Scenario: NULL Spike in Orders

Field Value
Dataset orders table
Anomaly Date 2024-01-10 (middle of anomaly window)
Metric Name null_count
Expected Value 5
Actual Value 200
Deviation % 3900
Severity High
Description "Spike in NULL user_id values in the orders table"

Root cause: "Mobile app v2.3.1 shipped with a bug that doesn't pass user context to the checkout API."

Scenario: Volume Drop in Events

Field Value
Dataset events table
Anomaly Date 2024-01-12
Metric Name row_count
Expected Value 70000
Actual Value 14000
Deviation % -80
Severity Critical
Description "Significant drop in EU event volume"

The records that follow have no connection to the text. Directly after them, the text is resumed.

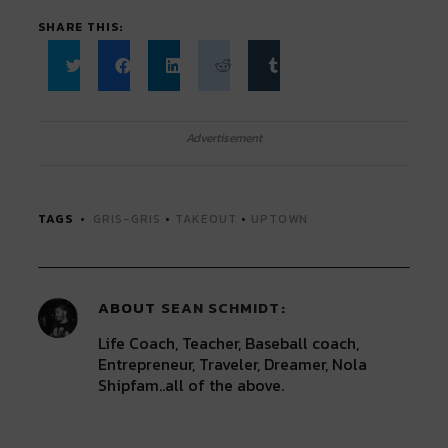
SHARE THIS:
Click
Click
Click
Click
Click
to
to
to
to
to
share
share
share
share
share
on
on
on
on
on
Twitter
Facebook
LinkedIn
Reddit
Tumblr
Advertisement
(Opens
(Opens
(Opens
(Opens
(Opens
in
in
in
in
in
new
new
new
new
new
window)
window)
window)
window)
window)
TAGS
GRIS-GRIS
•
TAKEOUT
•
UPTOWN
ABOUT
SEAN SCHMIDT
Life Coach, Teacher, Baseball coach,
Entrepreneur, Traveler, Dreamer, Nola
Shipfam..all of the above.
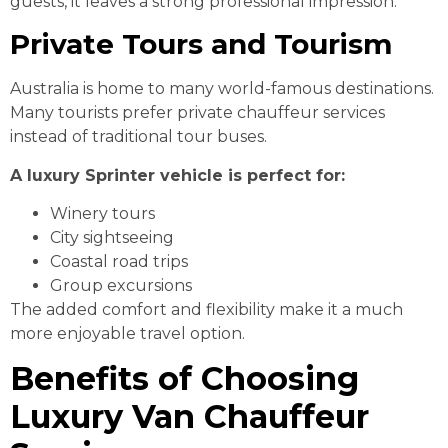
guests, it leaves a strong professional impression.
Private Tours and Tourism
Australia is home to many world-famous destinations.
Many tourists prefer private chauffeur services
instead of traditional tour buses.
A luxury Sprinter vehicle is perfect for:
Winery tours
City sightseeing
Coastal road trips
Group excursions
The added comfort and flexibility make it a much
more enjoyable travel option.
Benefits of Choosing
Luxury Van Chauffeur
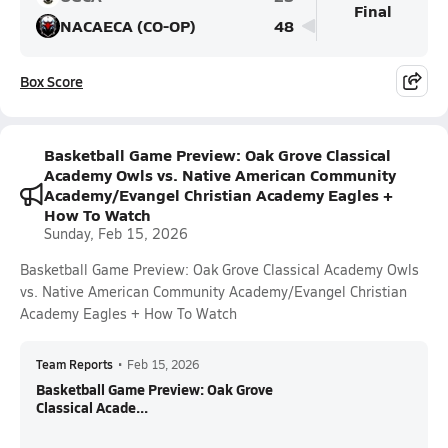
Final
NACAECA (CO-OP)
48
Box Score
Basketball Game Preview: Oak Grove Classical
Academy Owls vs. Native American Community
Academy/Evangel Christian Academy Eagles +
How To Watch
Sunday, Feb 15, 2026
Basketball Game Preview: Oak Grove Classical Academy Owls
vs. Native American Community Academy/Evangel Christian
Academy Eagles + How To Watch
Team Reports
•
Feb 15, 2026
Basketball Game Preview: Oak Grove
Classical Acade...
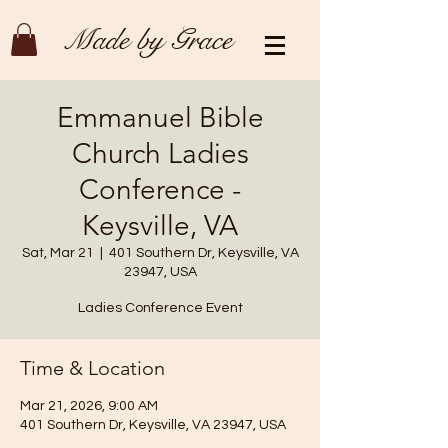
Made by Grace
Emmanuel Bible
Church Ladies
Conference -
Keysville, VA
Sat, Mar 21
  |  
401 Southern Dr, Keysville, VA
23947, USA
Ladies Conference Event
Time & Location
Mar 21, 2026, 9:00 AM
401 Southern Dr, Keysville, VA 23947, USA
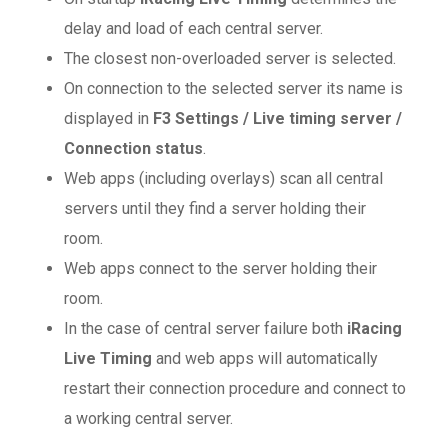
delay and load of each central server.
The closest non-overloaded server is selected.
On connection to the selected server its name is
displayed in
F3 Settings / Live timing server /
Connection status
.
Web apps (including overlays) scan all central
servers until they find a server holding their
room.
Web apps connect to the server holding their
room.
In the case of central server failure both
iRacing
Live Timing
and web apps will automatically
restart their connection procedure and connect to
a working central server.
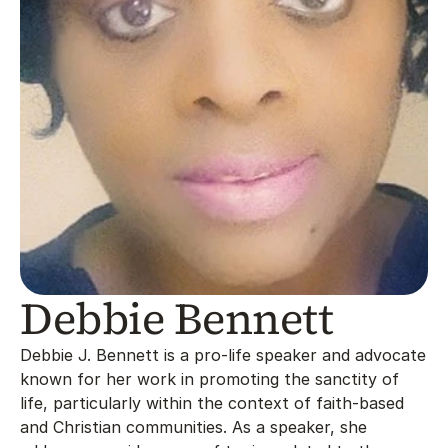
Debbie Bennett
Debbie J. Bennett is a pro-life speaker and advocate 
known for her work in promoting the sanctity of 
life, particularly within the context of faith-based 
and Christian communities. As a speaker, she 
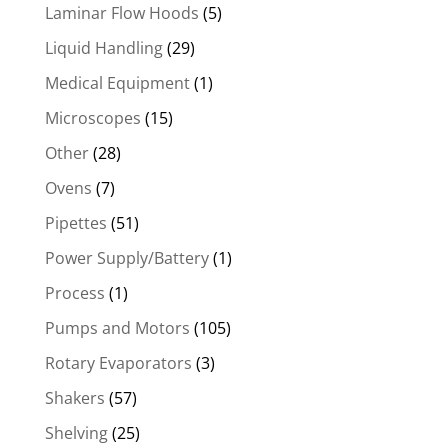
Laminar Flow Hoods
(5)
Liquid Handling
(29)
Medical Equipment
(1)
Microscopes
(15)
Other
(28)
Ovens
(7)
Pipettes
(51)
Power Supply/Battery
(1)
Process
(1)
Pumps and Motors
(105)
Rotary Evaporators
(3)
Shakers
(57)
Shelving
(25)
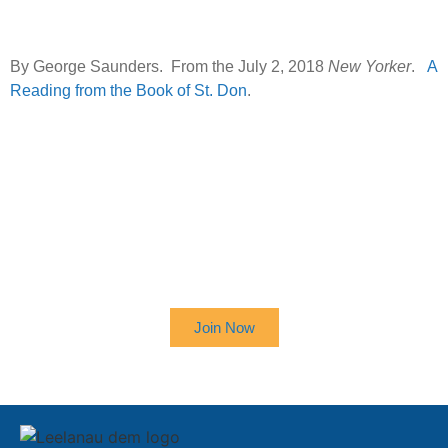
By George Saunders. From the July 2, 2018
New Yorker
.
A
Reading from the Book of St. Don
.
SIGN UP TO RECEIVE OUR
NEWSLETTER
Join Now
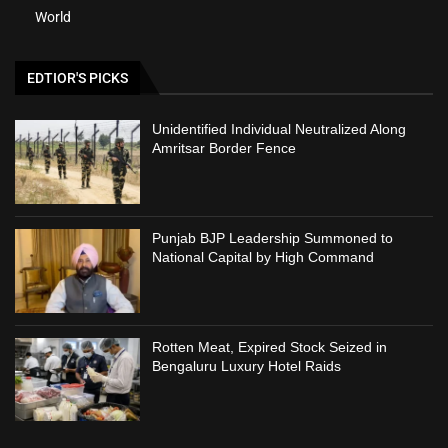
World
EDTIOR'S PICKS
Unidentified Individual Neutralized Along
Amritsar Border Fence
Punjab BJP Leadership Summoned to
National Capital by High Command
Rotten Meat, Expired Stock Seized in
Bengaluru Luxury Hotel Raids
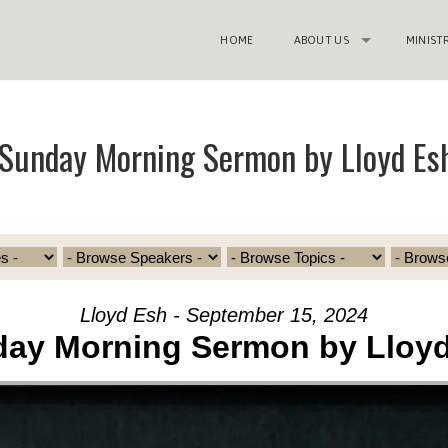
HOME
ABOUT US
MINIST
Sunday Morning Sermon by Lloyd Es
Lloyd Esh - September 15, 2024
ay Morning Sermon by Lloy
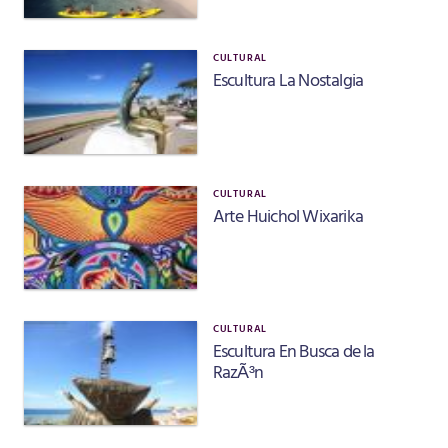
CULTURAL
Escultura La Nostalgia
CULTURAL
Arte Huichol Wixarika
CULTURAL
Escultura En Busca de la
RazÃ³n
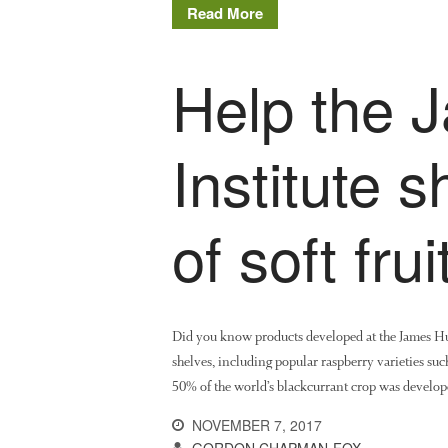
Read More
Help the 
Institute 
of soft fru
Did you know products developed at the James Hut
shelves, including popular raspberry varieties su
50% of the world’s blackcurrant crop was develo
NOVEMBER 7, 2017
GORDON CHAPMAN-FOX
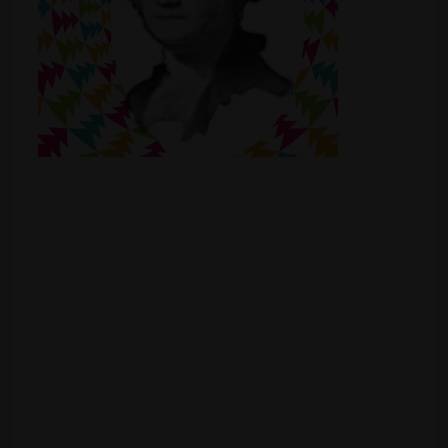
Shop
Smoke Shop
Smoking Accessories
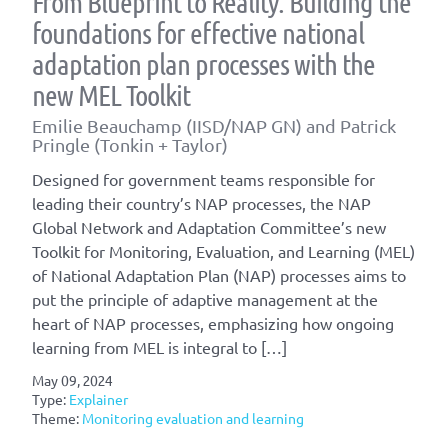
From Blueprint to Reality: Building the
foundations for effective national
adaptation plan processes with the
new MEL Toolkit
Emilie Beauchamp (IISD/NAP GN) and Patrick
Pringle (Tonkin + Taylor)
Designed for government teams responsible for
leading their country’s NAP processes, the NAP
Global Network and Adaptation Committee’s new
Toolkit for Monitoring, Evaluation, and Learning (MEL)
of National Adaptation Plan (NAP) processes aims to
put the principle of adaptive management at the
heart of NAP processes, emphasizing how ongoing
learning from MEL is integral to […]
May 09, 2024
Type:
Explainer
Theme:
Monitoring evaluation and learning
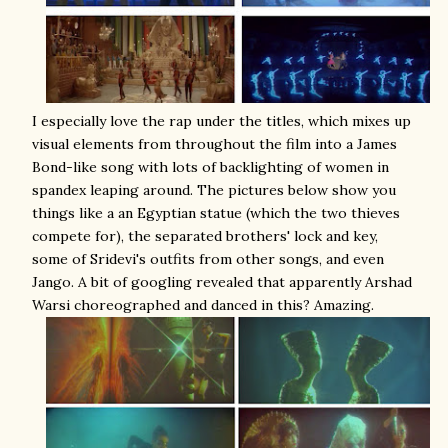
I especially love the rap under the titles, which mixes up
visual elements from throughout the film into a James
Bond-like song with lots of backlighting of women in
spandex leaping around. The pictures below show you
things like a an Egyptian statue (which the two thieves
compete for), the separated brothers' lock and key,
some of Sridevi's outfits from other songs, and even
Jango. A bit of googling revealed that apparently Arshad
Warsi choreographed and danced in this? Amazing.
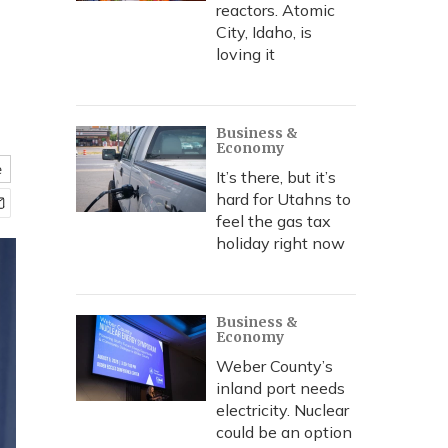
reactors. Atomic
City, Idaho, is
loving it
Business &
Economy
e
It’s there, but it’s
hard for Utahns to
feel the gas tax
holiday right now
Business &
Economy
Weber County’s
inland port needs
electricity. Nuclear
could be an option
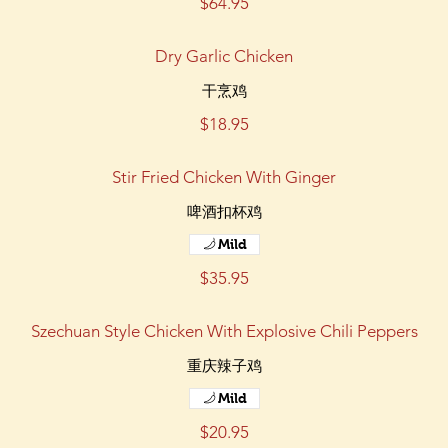
$64.95
Dry Garlic Chicken
干烹鸡
$18.95
Stir Fried Chicken With Ginger
啤酒扣杯鸡
Mild
$35.95
Szechuan Style Chicken With Explosive Chili Peppers
重庆辣子鸡
Mild
$20.95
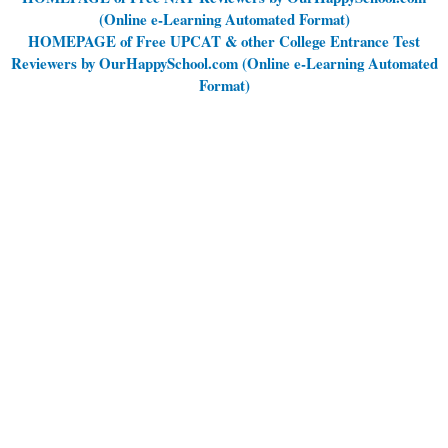
(Online e-Learning Automated Format)
HOMEPAGE of Free UPCAT & other College Entrance Test
Reviewers by OurHappySchool.com (Online e-Learning Automated
Format)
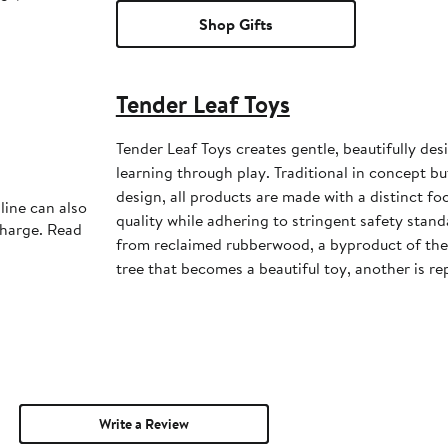
Shop Gifts
Tender Leaf Toys
Tender Leaf Toys creates gentle, beautifully de
learning through play. Traditional in concept b
design, all products are made with a distinct f
line can also
quality while adhering to stringent safety stand
charge. Read
from reclaimed rubberwood, a byproduct of the 
tree that becomes a beautiful toy, another is re
Write a Review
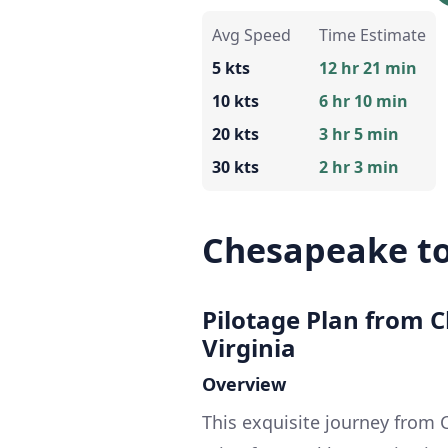
Avg Speed
Time Estimate
5 kts
12 hr 21 min
10 kts
6 hr 10 min
20 kts
3 hr 5 min
30 kts
2 hr 3 min
Chesapeake to
Pilotage Plan from C
Virginia
Overview
This exquisite journey from C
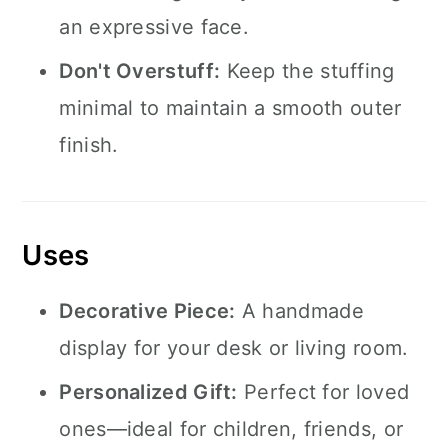
an expressive face.
Don't Overstuff:
Keep the stuffing
minimal to maintain a smooth outer
finish.
Uses
Decorative Piece:
A handmade
display for your desk or living room.
Personalized Gift:
Perfect for loved
ones—ideal for children, friends, or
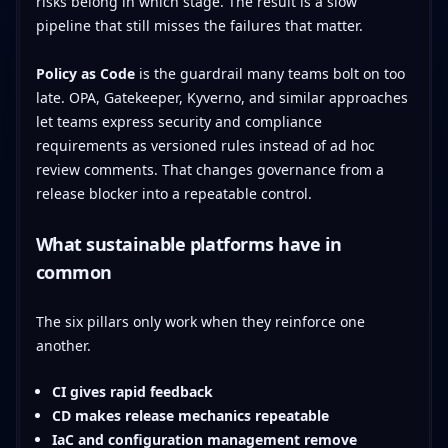
risks belong in which stage. The result is a slow
pipeline that still misses the failures that matter.
Policy as Code
is the guardrail many teams bolt on too
late. OPA, Gatekeeper, Kyverno, and similar approaches
let teams express security and compliance
requirements as versioned rules instead of ad hoc
review comments. That changes governance from a
release blocker into a repeatable control.
What sustainable platforms have in
common
The six pillars only work when they reinforce one
another.
CI gives rapid feedback
CD makes release mechanics repeatable
IaC and configuration management remove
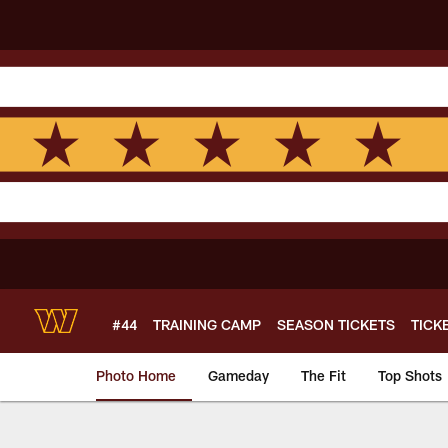
Skip
to
main
content
#44
TRAINING CAMP
SEASON TICKETS
TICK
Photo Home
Gameday
The Fit
Top Shots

Root cause: "CDN misconfiguration blocked the tracking pixel for EU users."

Generate Fixtures

# Generate all fixtures
just demo-fixtures

# Regenerate (force)
just demo-regenerate

# Or directly
cd demo && uv run python generate.py

Using Fixtures Directly with DuckDB

-- Load fixture
CREATE TABLE orders AS SELECT * FROM 'fixtures/null_spike/orders.parquet';

-- Show NULL spike anomaly
SELECT
    DATE_TRUNC('day', created_at) as day,
    ROUND(100.0 * SUM(CASE WHEN user_id IS NULL THEN 1 ELSE 0 END) / COUNT(*), 1) as null_pct
FROM orders
GROUP BY 1
ORDER BY 1;

-- Expected output:
-- Day 1:  0.1%
-- Day 2:  0.1%
-- Day 3:  41.2%  <- ANOMALY STARTS
-- Day 4:  39.8%
-- Day 5:  40.1%
-- Day 6:  0.2%   <- FIXED
-- Day 7:  0.1%

Validate Fixtures

duckdb demo.db < validate.sql

File Structure

demo/
  fixtures/
    baseline/           # Clean data
    null_spike/         # NULL spike anomaly (default for demo)
    volume_drop/        # Volume drop anomaly
    schema_drift/       # Schema drift anomaly
    duplicates/         # Duplicate records
    late_arriving/      # Late arriving data
    orphaned_records/   # Orphaned records
  generate.py           # Fixture generator
  init-duckdb.sql       # DuckDB initialization for compose
  load_duckdb.sql       # Manual DuckDB loading
  quickstart-load.sql   # Quickstart loader
  validate.sql          # Validation queries
  demo_notebook.ipynb   # Jupyter notebook demo
  README.md             # This file

Manifest Format

Each fixture includes a manifest.json:

{
  "name": "null_spike",
  "description": "Mobile app bug causes NULL user_id in orders",
  "simulation_period": {
    "start": "2024-01-08",
    "end": "2024-01-14"
  },
  "tables": {
    "orders": {"row_count": 5023, "file": "orders.parquet"}
  },
  "anomalies": [
    {
      "type": "null_spike",
      "table": "orders",
      "column": "user_id",
      "start_day": 3,
      "end_day": 5,
      "severity": 0.41,
      "root_cause": "Mobile app v2.3.1 bug"
    }
  ],
  "ground_truth": {
    "affected_row_count": 892
  }
}

Just Commands

just demo           # Start full demo stack
just demo-stop      # Stop demo
just demo-clean     # Stop and remove volumes + fixtures
just demo-fixtures  # Generate fixtures only
just demo-regenerate # Force regenerate fixtures

Access Points

Service URL
Frontend http://localhost:3000
API Docs http://localhost:8000/docs
Temporal UI http://localhost:8233
DuckDB (from host) localhost:5433
DuckDB (in Docker) duckdb:5432